Rising number of open files in xcache #975

nikoladze · 2019-05-07T08:49:31Z

Hi,

We are noticing a steady increase in the number of open files on our xcache server in Munich, in particular when the server is under heavy load:

plot_openfiles_xcache_20190506_1719.pdf

It seems the files are not closed anymore, even if the connections are and the files are fully downloaded as suggested by looking at the network traffic monitoring for the same time periods:

plot_openfiles_xcache_20190506_1719_ganglia_overlay.pdf

We are running with prefetch mode enabled with xrootd 4.9.1 (0.rc3.el7).

When the number of open files hits the limit (in our case ~16k), clients start receiving empty or corrupt files (checksum errors).

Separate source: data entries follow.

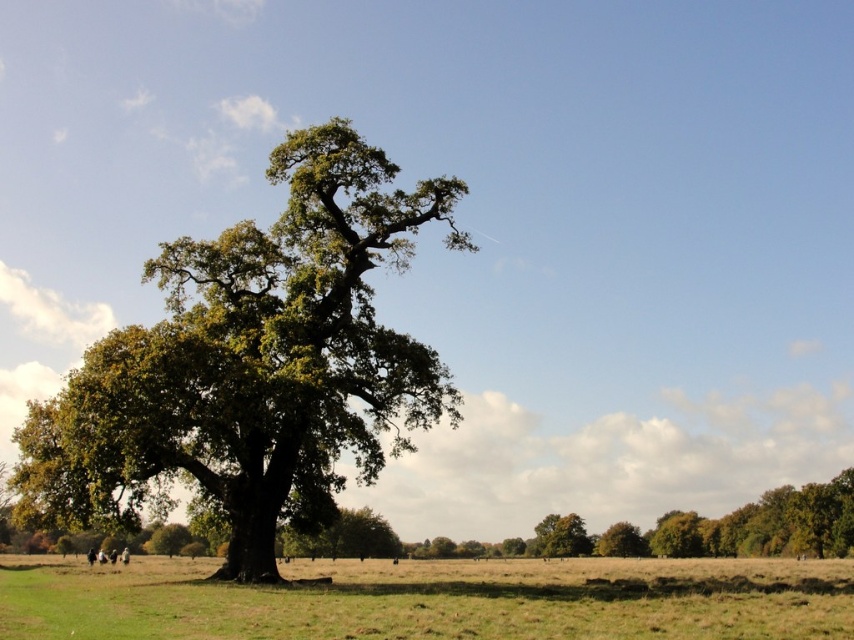 You are planning to plant a new tree in your backyard. You have a green leafy oak tree at left and green grass at center. Which one is taller?

The green grass at center is taller than the green leafy oak tree at left.

You are standing in the field and want to walk towards the green grass at center. Which direction should you walk relative to the green leafy oak tree at left?

To reach the green grass at center, you should walk towards it, which is behind the green leafy oak tree at left. Since the grass is behind the oak tree, you would need to walk around or past the tree to reach it.

You are standing in the middle of the field and want to walk to the tree. Which direction should you head to reach the green leafy oak tree at left from the green grass at center?

You should head to the left side from the green grass at center to reach the green leafy oak tree at left since it is positioned on the left side of the green grass at center. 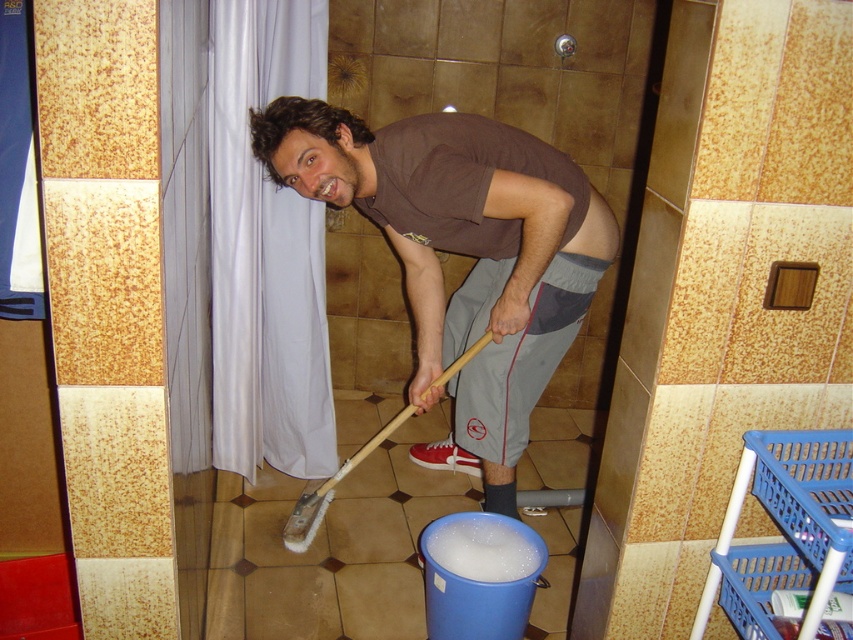 Question: Does brown cotton t-shirt at center appear under white bristle mop at lower center?

Choices:
 (A) yes
 (B) no

Answer: (B)

Question: Is brown cotton t-shirt at center below white bristle mop at lower center?

Choices:
 (A) no
 (B) yes

Answer: (A)

Question: Which point appears closest to the camera in this image?

Choices:
 (A) (442, 380)
 (B) (477, 436)

Answer: (A)

Question: Is brown cotton t-shirt at center positioned behind white bristle mop at lower center?

Choices:
 (A) no
 (B) yes

Answer: (A)

Question: Among these points, which one is farthest from the camera?

Choices:
 (A) (534, 356)
 (B) (331, 497)

Answer: (B)

Question: Which of the following is the closest to the observer?

Choices:
 (A) white bristle mop at lower center
 (B) brown cotton t-shirt at center

Answer: (B) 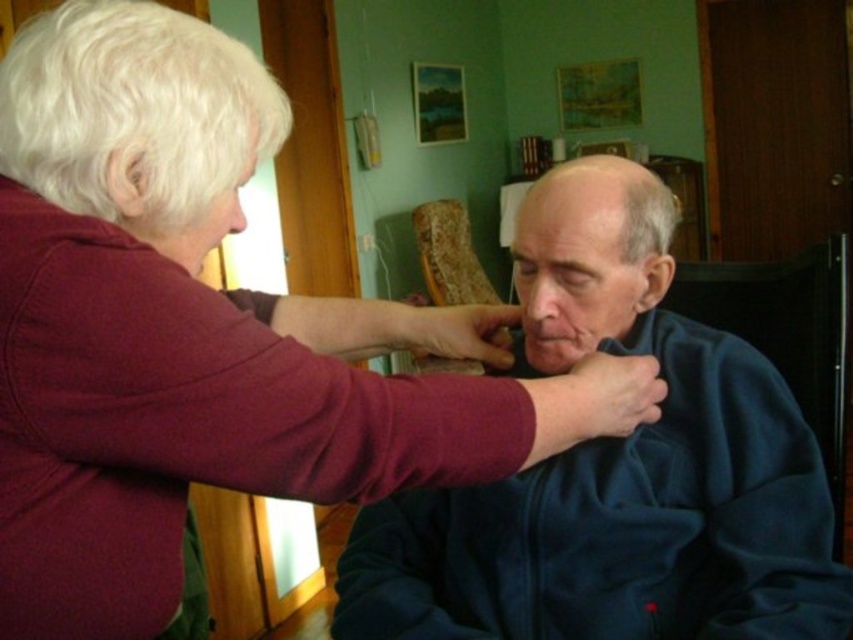 Question: Among these points, which one is nearest to the camera?

Choices:
 (A) (425, 490)
 (B) (415, 225)
 (C) (519, 211)
 (D) (10, 104)

Answer: (D)

Question: Can you confirm if white curly hair at upper left is positioned above smooth bald head at center?

Choices:
 (A) yes
 (B) no

Answer: (A)

Question: Observing the image, what is the correct spatial positioning of smooth bald head at center in reference to wooden textured chair at center?

Choices:
 (A) below
 (B) above

Answer: (A)

Question: Which point is farther to the camera?

Choices:
 (A) (459, 257)
 (B) (672, 492)
 (C) (93, 36)

Answer: (A)

Question: Can you confirm if white curly hair at upper left is positioned below wooden textured chair at center?

Choices:
 (A) yes
 (B) no

Answer: (A)

Question: Which object is farther from the camera taking this photo?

Sometimes the xrootd process also crashes then with SEGV. In most cases the files can be received correctly after a restart of the xrootd process.

Cheers,
Nikolai

osschar · 2019-05-07T17:29:53Z

Hi Nikolai,

Actually we just figured this one out with Andy ... this due to relatively short default timeout (180s) given to the cache to close a file after a client disconnect. When a system is busy, cache can not finish writing to the file in time and then xrootd layer decides to "leak" it. We are working on a proper fix but in the meantime, please use:
pss.ciosync 60 900
to increase the time given to the cache to close the file. The above line means try every 60s for a total of 900s -- this works for us at UCSD where we also had this problem.

See:
http://xrootd.org/doc/dev49/pss_config.htm#_Toc525070685

Cheers,
Matevz

abh3 · 2019-05-07T20:56:18Z

What Matevz says is completely correct. However, even after exhausting file descriptors, xrootd should neither crash nor give bad data. So, at least for the crash could we get a traceback or (hoping for the impossible) access to the core file. From: Matevž Tadel Sent: Tuesday, May 07, 2019 10:29 AM To: xrootd/xrootd Cc: Subscribed Subject: Re: [xrootd/xrootd] Rising number of open files in xcache (#975) Hi Nikolai, Actually we just figured this one out with Andy ... this due to relatively short default timeout (180s) given to the cache to close a file after a client disconnect. When a system is busy, cache can not finish writing to the file in time and then xrootd layer decides to "leak" it. We are working on a proper fix but in the meantime, please use: pss.ciosync 60 900 to increase the time given to the cache to close the file. The above line means try every 60s for a total of 900s -- this works for us at UCSD where we also had this problem. See: http://xrootd.org/doc/dev49/pss_config.htm#_Toc525070685 Cheers, Matevz — You are receiving this because you are subscribed to this thread. Reply to this email directly, view it on GitHub, or mute the thread.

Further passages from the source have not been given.